WHAT THE TASK ASKS:
Going down the data below, set down exactly the line with "Werbung (Affiliate-Link)" and each line after it through the line with "Das könnte dir auch gefallen"; no other lines.

RECORDS SHOWN:
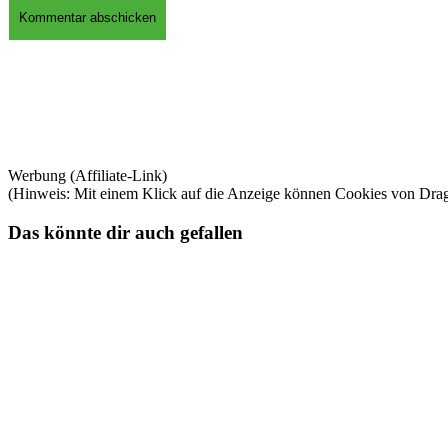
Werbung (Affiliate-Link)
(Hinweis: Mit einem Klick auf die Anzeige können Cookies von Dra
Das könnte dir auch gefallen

---

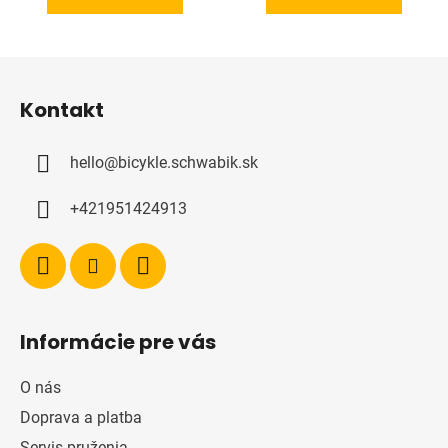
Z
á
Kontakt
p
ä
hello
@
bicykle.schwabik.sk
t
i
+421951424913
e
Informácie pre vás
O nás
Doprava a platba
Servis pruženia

RESPONSE TO THIS EXERCISE:
Werbung (Affiliate-Link)
(Hinweis: Mit einem Klick auf die Anzeige können Cookies von Dra
Das könnte dir auch gefallen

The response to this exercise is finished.